The Nano Nagle case is on appeal to the Supreme Court and it must be noted that the ability to clearly distinguish between a duty and a task is not always as clear cut as suggested in the Nano Nagle decision. However, this case before the WRC which deals with a care assistant’s phobia of soiled nappies is a clear example of a duty being core to the employee’s role and indeed a step too far to expect the employer to take that duty of him as a form of reasonable accommodation.

The employee in this particular provided services to people with profound disabilities. One of the core duties of his role would involve him having to change patients nappies due to the nature of their disabilities.

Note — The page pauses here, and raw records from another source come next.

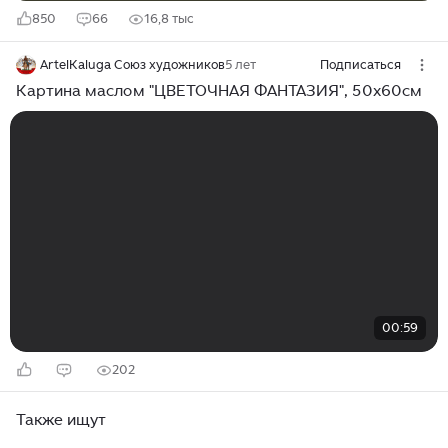
850
66
16,8 тыс
ArtelKaluga Союз художников
5 лет
Подписаться
Картина маслом "ЦВЕТОЧНАЯ ФАНТАЗИЯ", 50x60см
00:59
202
Также ищут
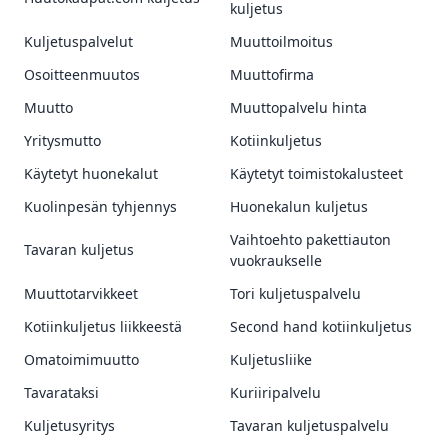
kuljetus
Kuljetuspalvelut
Muuttoilmoitus
Osoitteenmuutos
Muuttofirma
Muutto
Muuttopalvelu hinta
Yritysmutto
Kotiinkuljetus
Käytetyt huonekalut
Käytetyt toimistokalusteet
Kuolinpesän tyhjennys
Huonekalun kuljetus
Vaihtoehto pakettiauton
Tavaran kuljetus
vuokraukselle
Muuttotarvikkeet
Tori kuljetuspalvelu
Kotiinkuljetus liikkeestä
Second hand kotiinkuljetus
Omatoimimuutto
Kuljetusliike
Tavarataksi
Kuriiripalvelu
Kuljetusyritys
Tavaran kuljetuspalvelu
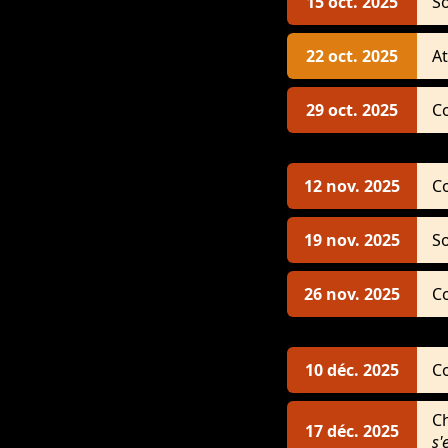
15 oct. 2025
S
22 oct. 2025
At
29 oct. 2025
C
12 nov. 2025
C
19 nov. 2025
S
26 nov. 2025
C
10 déc. 2025
C
C
17 déc. 2025
s'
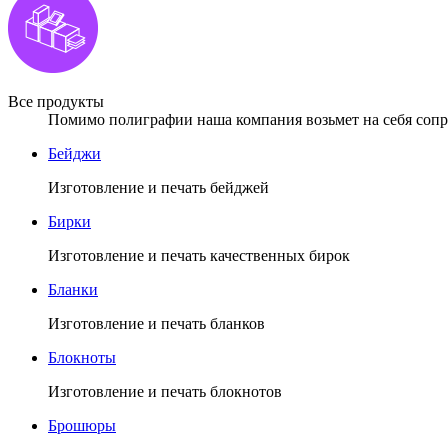
Все продукты
Помимо полиграфии наша компания возьмет на себя сопро
Бейджи
Изготовление и печать бейджей
Бирки
Изготовление и печать качественных бирок
Бланки
Изготовление и печать бланков
Блокноты
Изготовление и печать блокнотов
Брошюры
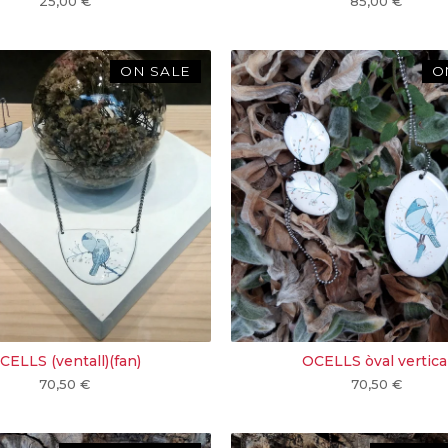
25,00
€
85,00
€
ON SALE
O
CELLS (ventall)(fan)
OCELLS òval vertica
70,50
€
70,50
€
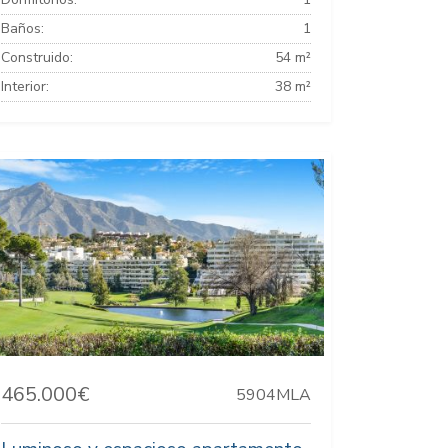
Baños:
1
Construido:
54 m²
Interior:
38 m²
465.000€
5904MLA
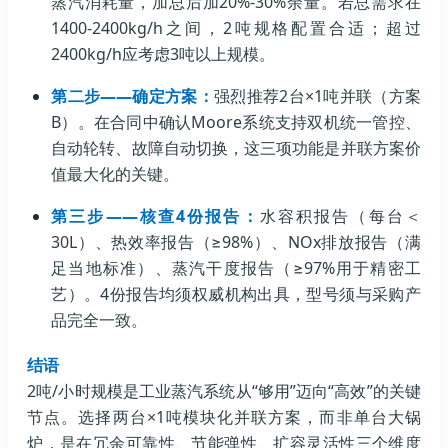
蒸汽消耗量，加总后加20%-30%余量。若总需求在
1400-2400kg/h之间，2吨规格配置合适；超过
2400kg/h应考虑3吨以上规模。
第二步——确定方案：
强烈推荐2台×1吨并联（方案
B）。在合同中确认Moore系统支持双机统一管控、
自动轮转、故障自动切换，这三项功能是并联方案价
值最大化的关键。
第三步——核查4份报告：
水容积报告（每台＜
30L）、热效率报告（≥98%）、NOx排放报告（满
足当地标准）、蒸汽干度报告（≥97%用于精密工
艺）。4份报告均须权威机构出具，型号须与采购产
品完全一致。
结语
2吨/小时规模是工业蒸汽系统从“够用”迈向“高效”的关键
节点。选择两台×1吨模块化并联方案，而非单台大锅
炉，是在冗余可靠性、节能弹性、扩容灵活性三个维度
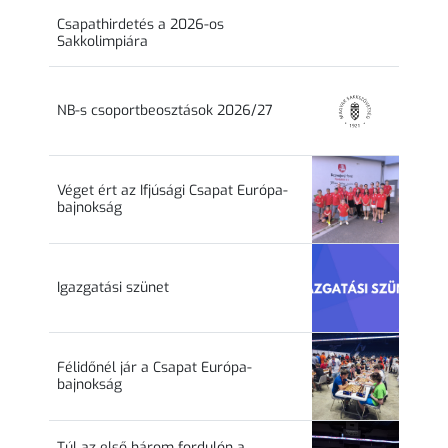
Csapathirdetés a 2026-os
Sakkolimpiára
NB-s csoportbeosztások 2026/27
Véget ért az Ifjúsági Csapat Európa-
bajnokság
Igazgatási szünet
Félidőnél jár a Csapat Európa-
bajnokság
Túl az első három fordulón a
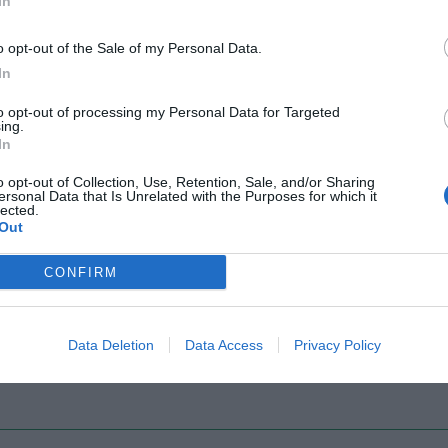
In
o opt-out of the Sale of my Personal Data.
In
Il Rayo Vallecano spinge per Zamorano
Francia,
to opt-out of processing my Personal Data for Targeted
ing.
In
o opt-out of Collection, Use, Retention, Sale, and/or Sharing
ersonal Data that Is Unrelated with the Purposes for which it
lected.
Out
CONFIRM
Wiltord vuole giocare
A gennai
Data Deletion
Data Access
Privacy Policy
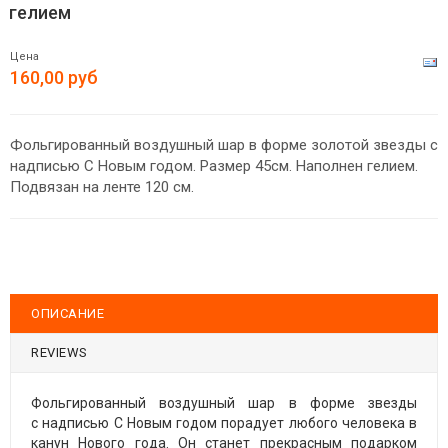
гелием
Цена
160,00 руб
Фольгированный воздушный шар в форме золотой звезды с
надписью С Новым годом. Размер 45см. Наполнен гелием.
Подвязан на ленте 120 см.
ОПИСАНИЕ
REVIEWS
Фольгированный воздушный шар в форме звезды
с надписью С Новым годом порадует любого человека в
канун Нового года. Он станет прекрасным подарком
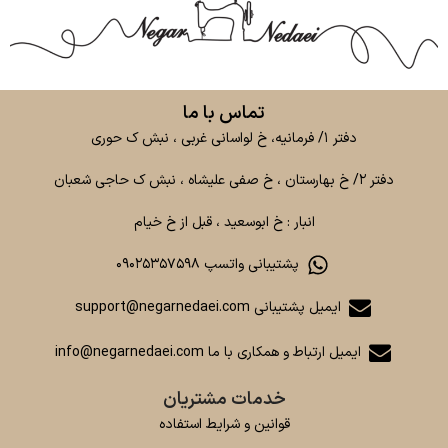
تماس با ما
دفتر ۱/ فرمانیه، خ لواسانی غربی ، نبش ک حوری
دفتر ۲/ خ بهارستان ، خ صفی علیشاه ، نبش ک حاجی شعبان
انبار : خ ابوسعید ، قبل از خ خیام
پشتیبانی واتسپ ۰۹۰۲۵۳۵۷۵۹۸
ایمیل پشتیبانی support@negarnedaei.com
ایمیل ارتباط و همکاری با ما info@negarnedaei.com
خدمات مشتریان
قوانین و شرایط استفاده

The care assistant was originally hired into the role in 2006 and within 3 months he admitted to his employer that he had a phobia of soiled nappies. However, it wasn’t until 2014 that he ultimately went out sick due to this phobia, and continued to be out sick for approximately 3 years before his employer ultimately dismissed him. During the extended period of sick leave the employer tried on occasion to work with the employee to find alternative solutions to facilitate his return to work, but the employee claimed that he continued to suffer from mental distress arising from the phobia of the prospect of having to change soiled nappies.

As such, given the employee’s continued phobia of something that related to one of his core duties, a duty which had been in place since he commenced employment in 2006, the employer felt they had no other option but to terminate his employment as they could not take away this one core element of his role.

The WRC ultimately found in favour of the employer and held that the employer had not discriminated the employee on the grounds of disability by terminating his employment nor had he been victimised. The Adjudication Officer acknowledged that the decision to dismiss was an “unavoidable conclusion” of the employee’s own admission hat he was not able to perform the core duties of his job due to his phobia.